Reputation: 567
I have the following line of code
val datasink3 = glueContext
.getSinkWithFormat(
connectionType = "s3",
options = JsonOptions(Map("path" -> outputPath)),
format = "parquet",
transformationContext = "datasink3")
.writeDynamicFrame(repartitionedDataSource3)
This write fails with
Exception in User Class: com.amazon.ws.emr.hadoop.fs.shaded.com.amazonaws.services.s3.model.AmazonS3Exception : Access Denied (Service: Amazon S3; Status Code: 403; Error Code: AccessDenied; Request ID: 9K7H4CDMRM3AM51H; S3 Extended Request ID: DgRwQ8tvq2FjlmVJ4GkBjYW5xwN8lMYtoStvpe8zRr+bSx0pwcybYDSuZYXXJN0pF1pWHiziuAI=)

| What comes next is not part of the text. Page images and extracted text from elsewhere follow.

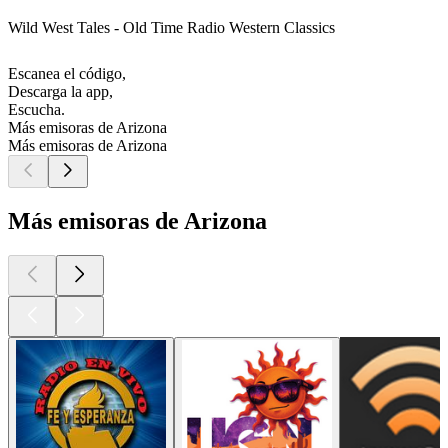
Wild West Tales - Old Time Radio Western Classics
Escanea el código,
Descarga la app,
Escucha.
Más emisoras de Arizona
Más emisoras de Arizona
Más emisoras de Arizona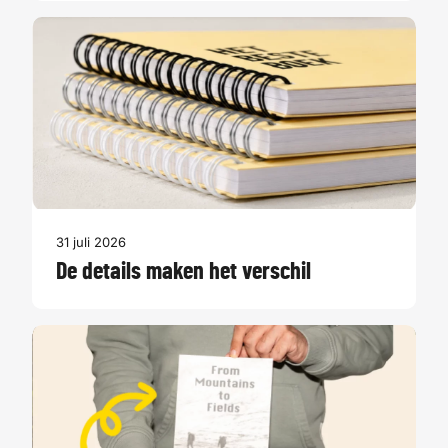
31 juli 2026
De details maken het verschil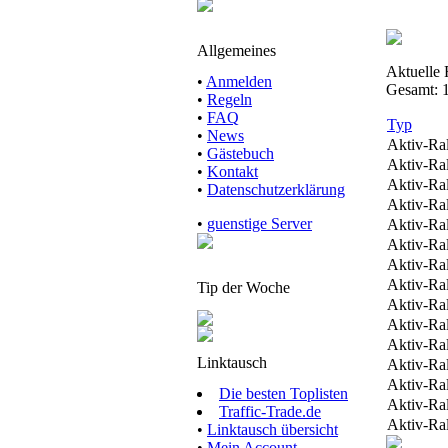
Allgemeines
Aktuelle 
•
Anmelden
Gesamt: 
•
Regeln
•
FAQ
Typ
•
News
Aktiv-Ra
•
Gästebuch
Aktiv-Ra
•
Kontakt
Aktiv-Ra
•
Datenschutzerklärung
Aktiv-Ra
•
guenstige Server
Aktiv-Ra
Aktiv-Ra
Aktiv-Ra
Aktiv-Ra
Tip der Woche
Aktiv-Ra
Aktiv-Ra
Aktiv-Ra
Linktausch
Aktiv-Ra
Aktiv-Ra
Die besten Toplisten
Aktiv-Ra
Traffic-Trade.de
Aktiv-Ra
•
Linktausch übersicht
•
Mein Account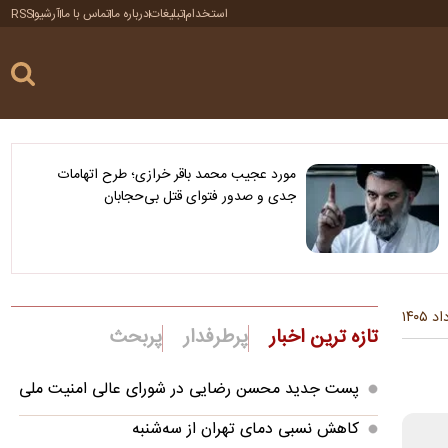
استخدام
تبلیغات
درباره ما
تماس با ما
آرشیو
RSS
مورد عجیب محمد باقر خرازی؛ طرح اتهامات
جدی و صدور فتوای قتل بی‌حجابان
تازه ترین اخبار
پرطرفدار
پربحث
پست جدید محسن رضایی در شورای عالی امنیت ملی
کاهش نسبی دمای تهران از سه‌شنبه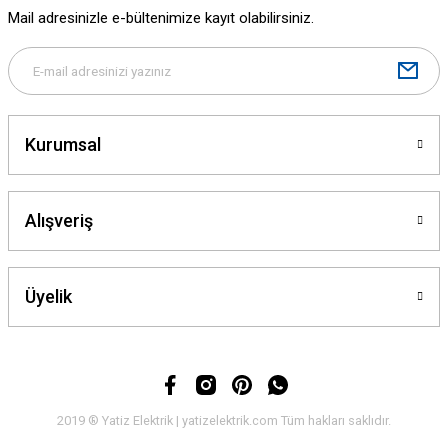
Ürün fiyatı diğer sitelerden daha pahalı.
Mail adresinizle e-bültenimize kayıt olabilirsiniz.
Bu ürüne benzer farklı alternatifler olmalı.
Kurumsal
Gönder
Alışveriş
Üyelik
2019 ® Yatiz Elektrik | yatizelektrik.com Tüm hakları saklıdır.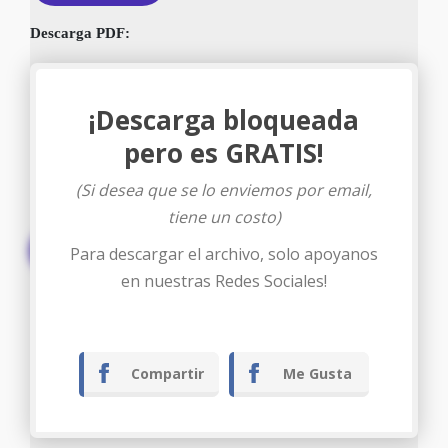
Descarga PDF:
¡Descarga bloqueada
pero es GRATIS!
(Si desea que se lo enviemos por email,
tiene un costo)
Descargar
Para descargar el archivo, solo apoyanos
en nuestras Redes Sociales!
Compartir
Me Gusta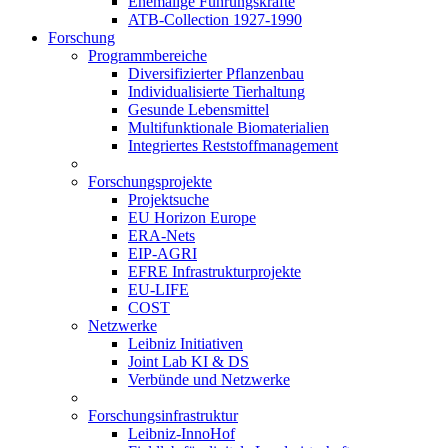
Ehemalige Führungskräfte
ATB-Collection 1927-1990
Forschung
Programmbereiche
Diversifizierter Pflanzenbau
Individualisierte Tierhaltung
Gesunde Lebensmittel
Multifunktionale Biomaterialien
Integriertes Reststoffmanagement
Forschungsprojekte
Projektsuche
EU Horizon Europe
ERA-Nets
EIP-AGRI
EFRE Infrastrukturprojekte
EU-LIFE
COST
Netzwerke
Leibniz Initiativen
Joint Lab KI & DS
Verbünde und Netzwerke
Forschungsinfrastruktur
Leibniz-InnoHof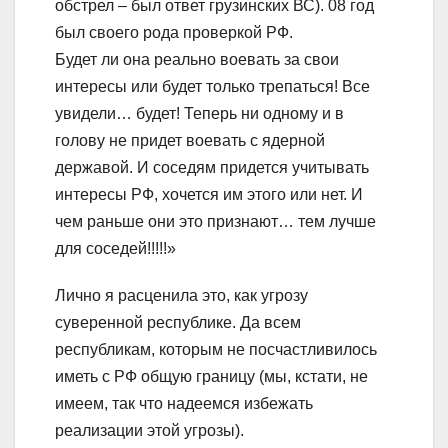
обстрел – был ответ грузинских ВС). 08 год
был своего рода проверкой РФ.
Будет ли она реально воевать за свои
интересы или будет только трепаться! Все
увидели… будет! Теперь ни одному и в
голову не придет воевать с ядерной
державой. И соседям придется учитывать
интересы РФ, хочется им этого или нет. И
чем раньше они это признают… тем лучше
для соседей!!!!!»
Лично я расценила это, как угрозу
суверенной республике. Да всем
республикам, которым не посчастливилось
иметь с РФ общую границу (мы, кстати, не
имеем, так что надеемся избежать
реализации этой угрозы).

However, if I switch the write to
val datasink3 = glueContext
.getSinkWithFormat(
connectionType = "s3",
options = JsonOptions(Map("path" -> outputPath)),
format = "csv",
transformationContext = "datasink3")
.writeDynamicFrame(repartitionedDataSource3)
It works! What the hell!
The IAM policy has the following perms, none of the resource-level permissions restrict on filetype
"Statement": [
{
"Sid": "VisualEditor0",
"Effect": "Allow",
"Action": [
"s3:PutObject",
"s3:GetObject",
"s3:ListBucket",
"s3:DeleteObject"
]
Any ideas? This is weird as hell
Upvotes: 1
Views: 334
Reputation: 567
Here's the issue. I had permissioned the role to only have access to certain folders, i.e.
bucket/toplevelfolder/subfolder*
Glue uses Spark as its ETL engine under the hood. Hence, the Glue job attempted to create a Spark placeholder object named "toplevelfolder%24folder%24" in the path "s3://bucket/" (prior to writing into the actual destination), over which the Role does not have access.
By simply adding S3 permissions on this specific path "s3://bucket/*", the role was able to write the necessary placeholder objects before accessing the prefix into which Spark (glue job) outputted the data.
This only occurs with parquet files because when we write Parquet, by default it creates temporary folders with s3/s3n. This is due to EMRFS implementation mentioned in
https://aws.amazon.com/premiumsupport/knowledge-center/emr-s3-empty-files/
Upvotes: 2